> [Instructions to follow]:
Begin with the line holding "Mareks Ruskuls (173, 63)" and end with the last line of the records below. Set down exactly those lines and leave out every picture.

*-*-*

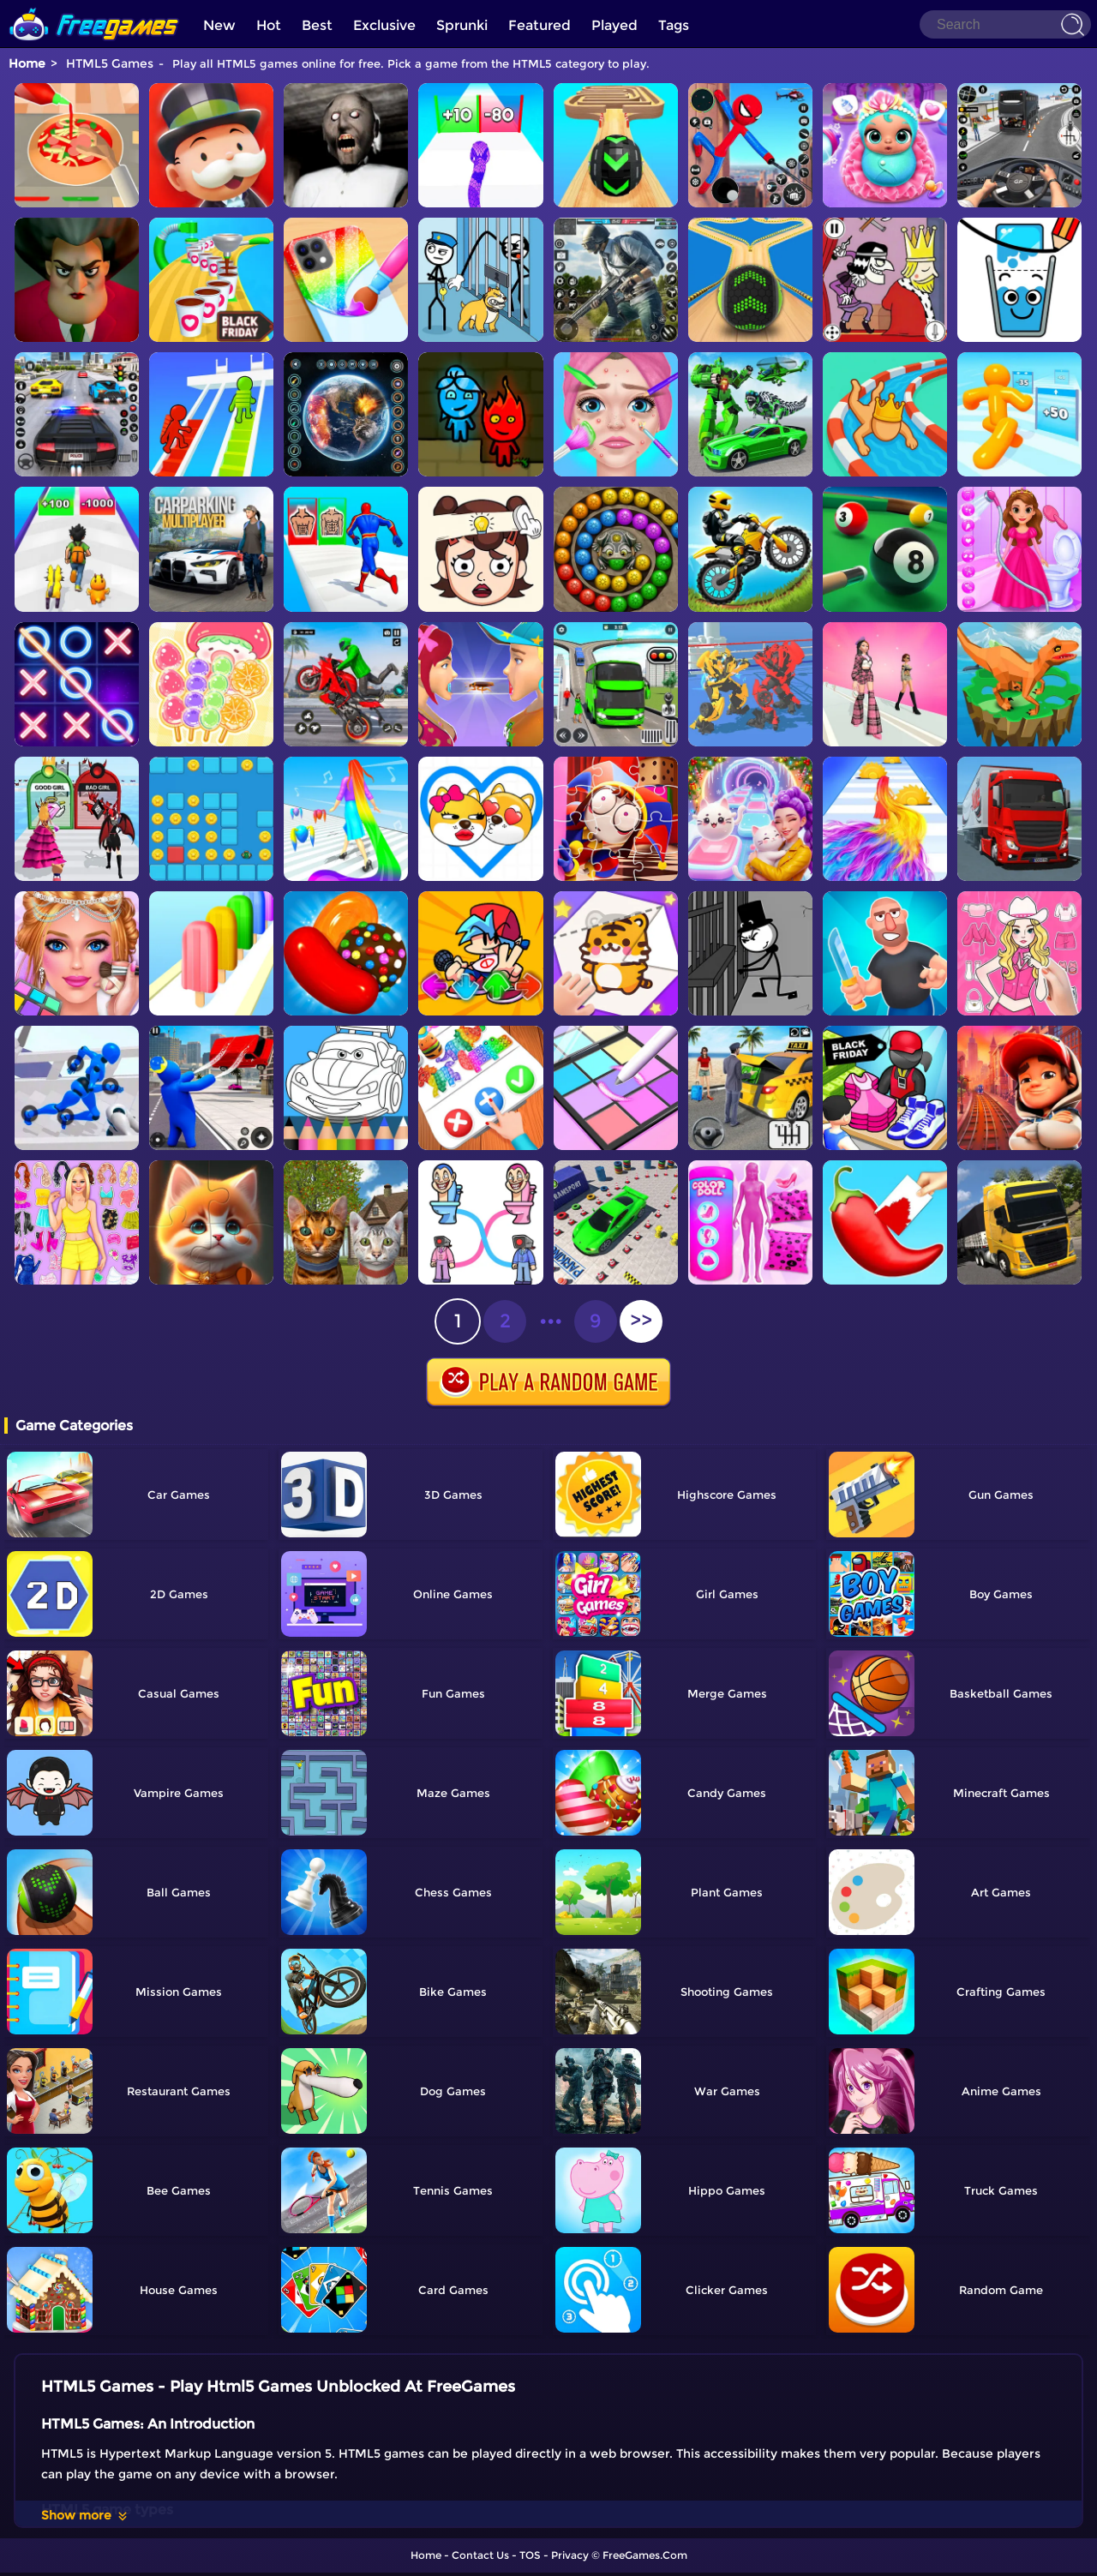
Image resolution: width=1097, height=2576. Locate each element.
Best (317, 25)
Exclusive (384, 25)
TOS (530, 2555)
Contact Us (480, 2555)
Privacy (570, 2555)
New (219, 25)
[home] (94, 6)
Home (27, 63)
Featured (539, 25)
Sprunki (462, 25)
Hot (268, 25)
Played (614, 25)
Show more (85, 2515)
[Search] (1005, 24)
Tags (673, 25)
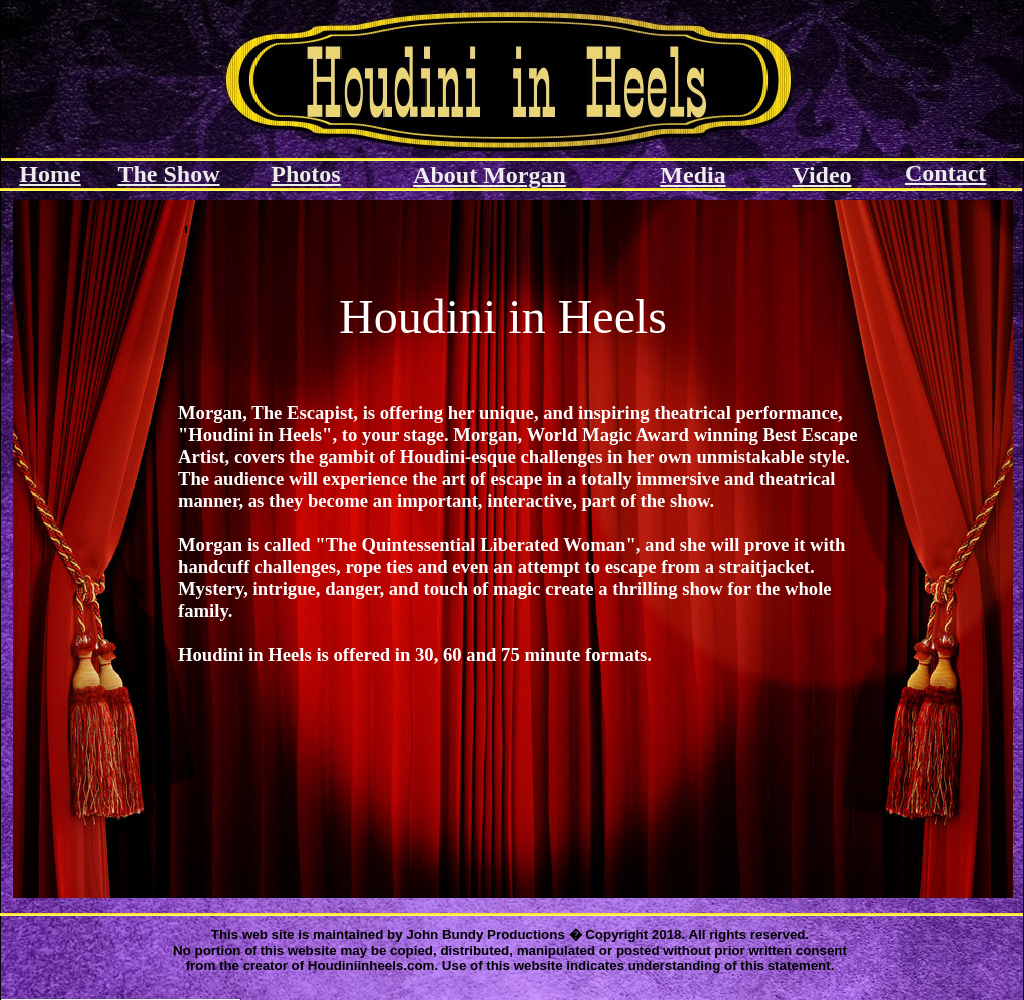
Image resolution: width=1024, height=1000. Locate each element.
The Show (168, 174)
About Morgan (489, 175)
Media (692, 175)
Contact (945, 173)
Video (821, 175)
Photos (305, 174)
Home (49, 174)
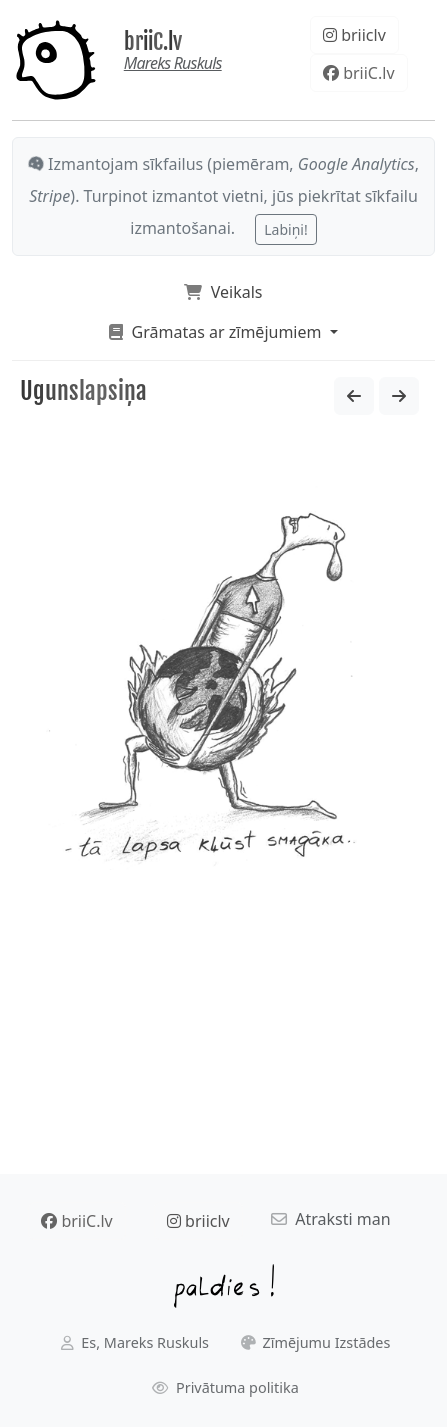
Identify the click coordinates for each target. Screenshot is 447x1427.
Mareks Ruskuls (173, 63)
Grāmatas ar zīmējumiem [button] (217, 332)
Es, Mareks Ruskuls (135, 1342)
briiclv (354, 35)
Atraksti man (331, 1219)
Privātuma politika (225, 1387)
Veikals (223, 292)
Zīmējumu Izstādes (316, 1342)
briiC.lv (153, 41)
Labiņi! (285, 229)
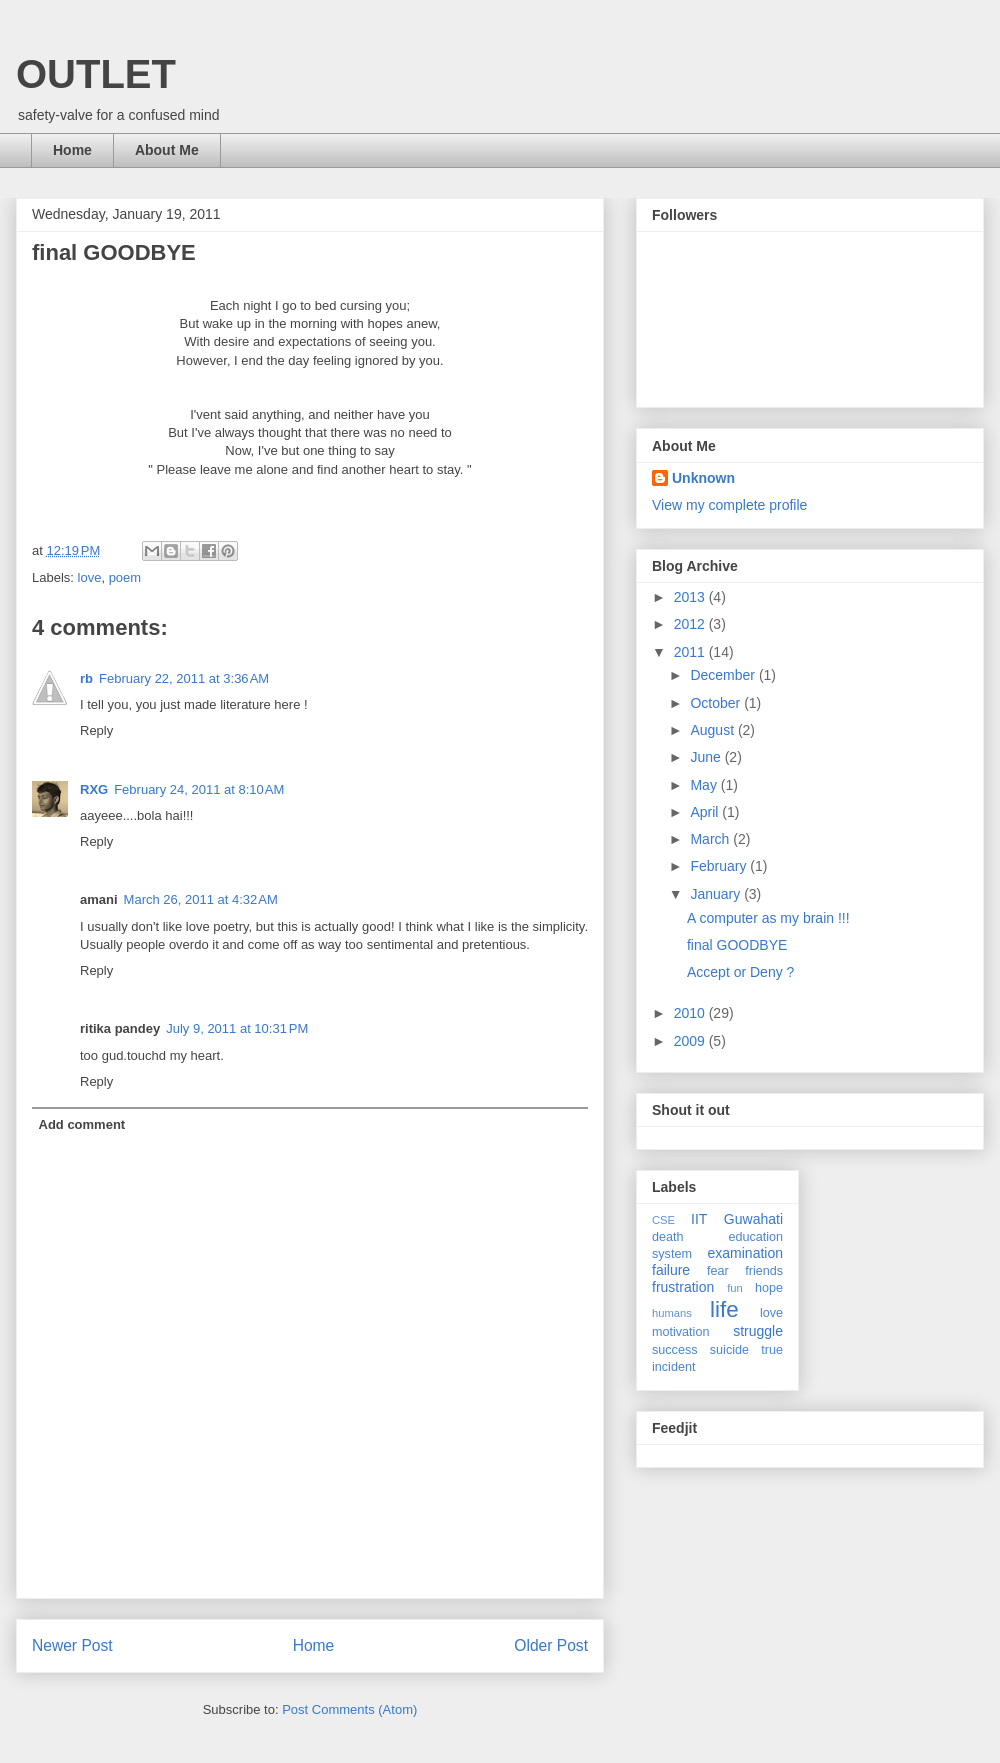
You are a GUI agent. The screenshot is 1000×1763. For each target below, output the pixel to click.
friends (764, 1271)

*-*-*

> [Answer to this problem]:
Mareks Ruskuls (173, 63)
Grāmatas ar zīmējumiem [button] (217, 332)
Es, Mareks Ruskuls (135, 1342)
briiclv (354, 35)
Atraksti man (331, 1219)
Privātuma politika (225, 1387)
Veikals (223, 292)
Zīmējumu Izstādes (316, 1342)
briiC.lv (153, 41)
Labiņi! (285, 229)
You are a GUI agent. The screenshot is 1000×1763. For each target below, output the pixel to click.
friends (764, 1271)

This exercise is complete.